• Data for analysis:
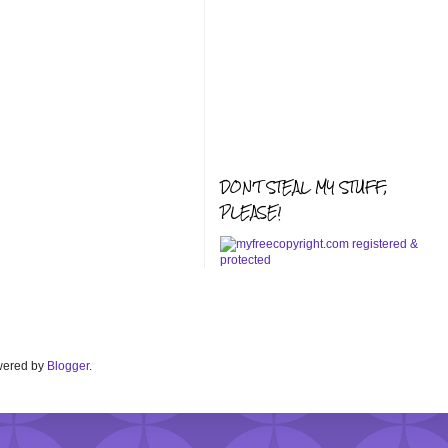
DON'T STEAL MY STUFF,
PLEASE!
Powered by
Blogger
.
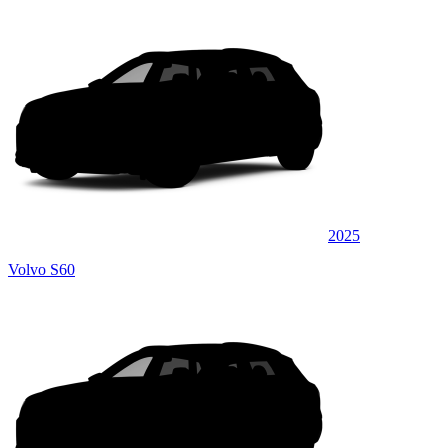
2025
Volvo S60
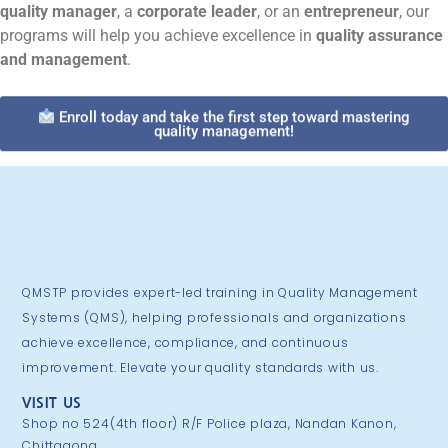
quality manager
, a
corporate leader
, or an
entrepreneur
, our
programs will help you achieve excellence in
quality assurance
and management
.
Enroll today and take the first step toward mastering
quality management!
QMSTP provides expert-led training in Quality Management
Systems (QMS), helping professionals and organizations
achieve excellence, compliance, and continuous
improvement. Elevate your quality standards with us.
VISIT US
Shop no 524(4th floor) R/F Police plaza, Nandan Kanon,
Chittagong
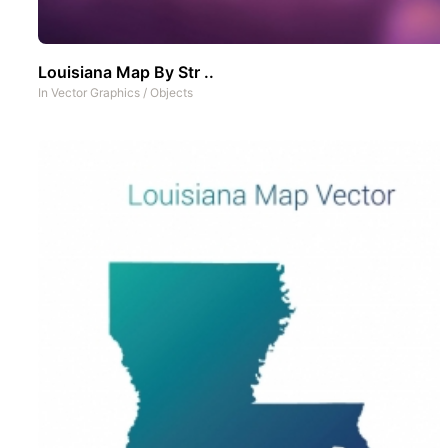
Louisiana Map By Str ..
In
Vector Graphics
/
Objects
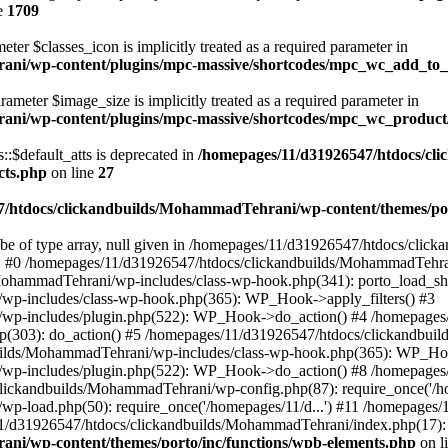
e
1709
ter $classes_icon is implicitly treated as a required parameter in
ani/wp-content/plugins/mpc-massive/shortcodes/mpc_wc_add_to
rameter $image_size is implicitly treated as a required parameter in
rani/wp-content/plugins/mpc-massive/shortcodes/mpc_wc_produ
$default_atts is deprecated in
/homepages/11/d31926547/htdocs/cl
cts.php
on line
27
/htdocs/clickandbuilds/MohammadTehrani/wp-content/themes/por
 be of type array, null given in /homepages/11/d31926547/htdocs/cli
ce: #0 /homepages/11/d31926547/htdocs/clickandbuilds/MohammadTehra
MohammadTehrani/wp-includes/class-wp-hook.php(341): porto_load_sh
wp-includes/class-wp-hook.php(365): WP_Hook->apply_filters() #3
/wp-includes/plugin.php(522): WP_Hook->do_action() #4 /homepages
.php(303): do_action() #5 /homepages/11/d31926547/htdocs/clickandb
ilds/MohammadTehrani/wp-includes/class-wp-hook.php(365): WP_Hook
/wp-includes/plugin.php(522): WP_Hook->do_action() #8 /homepages
clickandbuilds/MohammadTehrani/wp-config.php(87): require_once('/ho
p-load.php(50): require_once('/homepages/11/d...') #11 /homepages
11/d31926547/htdocs/clickandbuilds/MohammadTehrani/index.php(17): r
ni/wp-content/themes/porto/inc/functions/wpb-elements.php
on l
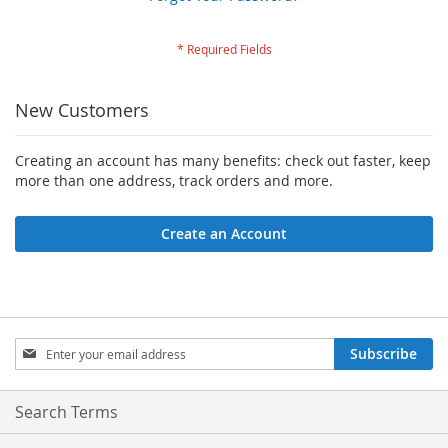
New Customers
Creating an account has many benefits: check out faster, keep
more than one address, track orders and more.
Create an Account
Sign
Subscribe
Up
for
Our
Search Terms
Newsletter:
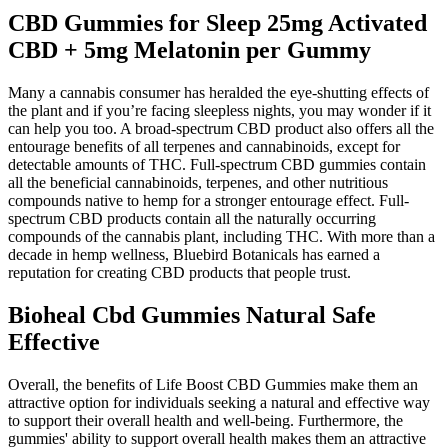
CBD Gummies for Sleep 25mg Activated
CBD + 5mg Melatonin per Gummy
Many a cannabis consumer has heralded the eye-shutting effects of
the plant and if you’re facing sleepless nights, you may wonder if it
can help you too. A broad-spectrum CBD product also offers all the
entourage benefits of all terpenes and cannabinoids, except for
detectable amounts of THC. Full-spectrum CBD gummies contain
all the beneficial cannabinoids, terpenes, and other nutritious
compounds native to hemp for a stronger entourage effect. Full-
spectrum CBD products contain all the naturally occurring
compounds of the cannabis plant, including THC. With more than a
decade in hemp wellness, Bluebird Botanicals has earned a
reputation for creating CBD products that people trust.
Bioheal Cbd Gummies Natural Safe
Effective
Overall, the benefits of Life Boost CBD Gummies make them an
attractive option for individuals seeking a natural and effective way
to support their overall health and well-being. Furthermore, the
gummies' ability to support overall health makes them an attractive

• What you need to do: Print every record above exactly, with no pictures.

• Response:
DON'T STEAL MY STUFF,
PLEASE!
Powered by
Blogger
.
2025
Volvo S60
quality manager
, a
corporate leader
, or an
entrepreneur
, our
programs will help you achieve excellence in
quality assurance
and management
.
Enroll today and take the first step toward mastering
quality management!
QMSTP provides expert-led training in Quality Management
Systems (QMS), helping professionals and organizations
achieve excellence, compliance, and continuous
improvement. Elevate your quality standards with us.
VISIT US
Shop no 524(4th floor) R/F Police plaza, Nandan Kanon,
Chittagong
Louisiana Map By Str ..
In
Vector Graphics
/
Objects
e
1709
ter $classes_icon is implicitly treated as a required parameter in
ani/wp-content/plugins/mpc-massive/shortcodes/mpc_wc_add_to
rameter $image_size is implicitly treated as a required parameter in
rani/wp-content/plugins/mpc-massive/shortcodes/mpc_wc_produ
$default_atts is deprecated in
/homepages/11/d31926547/htdocs/cl
cts.php
on line
27
/htdocs/clickandbuilds/MohammadTehrani/wp-content/themes/por
 be of type array, null given in /homepages/11/d31926547/htdocs/cli
ce: #0 /homepages/11/d31926547/htdocs/clickandbuilds/MohammadTehra
MohammadTehrani/wp-includes/class-wp-hook.php(341): porto_load_sh
wp-includes/class-wp-hook.php(365): WP_Hook->apply_filters() #3
/wp-includes/plugin.php(522): WP_Hook->do_action() #4 /homepages
.php(303): do_action() #5 /homepages/11/d31926547/htdocs/clickandb
ilds/MohammadTehrani/wp-includes/class-wp-hook.php(365): WP_Hook
/wp-includes/plugin.php(522): WP_Hook->do_action() #8 /homepages
clickandbuilds/MohammadTehrani/wp-config.php(87): require_once('/ho
p-load.php(50): require_once('/homepages/11/d...') #11 /homepages
11/d31926547/htdocs/clickandbuilds/MohammadTehrani/index.php(17): r
ni/wp-content/themes/porto/inc/functions/wpb-elements.php
on l
New Customers
Creating an account has many benefits: check out faster, keep
more than one address, track orders and more.
Create an Account
Sign
Subscribe
Up
for
Our
Search Terms
Newsletter:
CBD Gummies for Sleep 25mg Activated
CBD + 5mg Melatonin per Gummy
Many a cannabis consumer has heralded the eye-shutting effects of
the plant and if you’re facing sleepless nights, you may wonder if it
can help you too. A broad-spectrum CBD product also offers all the
entourage benefits of all terpenes and cannabinoids, except for
detectable amounts of THC. Full-spectrum CBD gummies contain
all the beneficial cannabinoids, terpenes, and other nutritious
compounds native to hemp for a stronger entourage effect. Full-
spectrum CBD products contain all the naturally occurring
compounds of the cannabis plant, including THC. With more than a
decade in hemp wellness, Bluebird Botanicals has earned a
reputation for creating CBD products that people trust.
Bioheal Cbd Gummies Natural Safe
Effective
Overall, the benefits of Life Boost CBD Gummies make them an
attractive option for individuals seeking a natural and effective way
to support their overall health and well-being. Furthermore, the
gummies' ability to support overall health makes them an attractive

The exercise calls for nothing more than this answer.